What to work on: Find all the lines in the material below with the word "просто", and copy them.

Given data:
......

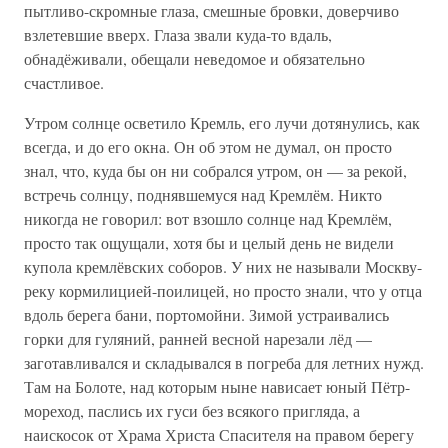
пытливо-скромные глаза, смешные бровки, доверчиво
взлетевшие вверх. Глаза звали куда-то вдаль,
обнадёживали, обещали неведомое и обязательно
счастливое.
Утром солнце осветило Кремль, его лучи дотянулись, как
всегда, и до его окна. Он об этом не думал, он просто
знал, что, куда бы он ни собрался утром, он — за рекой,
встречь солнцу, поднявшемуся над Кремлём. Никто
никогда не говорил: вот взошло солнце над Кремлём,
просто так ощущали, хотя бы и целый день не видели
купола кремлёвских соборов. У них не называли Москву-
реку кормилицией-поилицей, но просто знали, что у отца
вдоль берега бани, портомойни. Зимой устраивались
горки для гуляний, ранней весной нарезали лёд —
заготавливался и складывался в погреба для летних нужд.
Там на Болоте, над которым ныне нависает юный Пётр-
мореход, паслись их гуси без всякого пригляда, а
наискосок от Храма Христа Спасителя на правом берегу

......

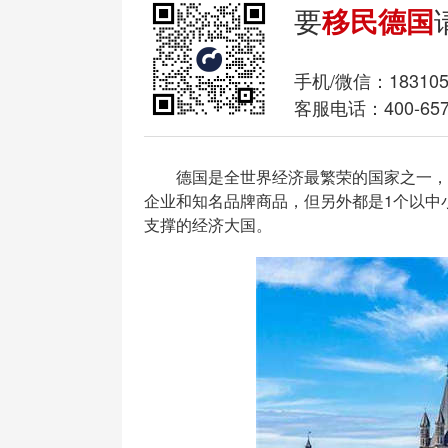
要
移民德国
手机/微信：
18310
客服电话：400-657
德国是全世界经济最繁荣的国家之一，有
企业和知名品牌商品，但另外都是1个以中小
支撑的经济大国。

......

Solution for this task:
всегда, и до его окна. Он об этом не думал, он просто
просто так ощущали, хотя бы и целый день не видели
реку кормилицией-поилицей, но просто знали, что у отца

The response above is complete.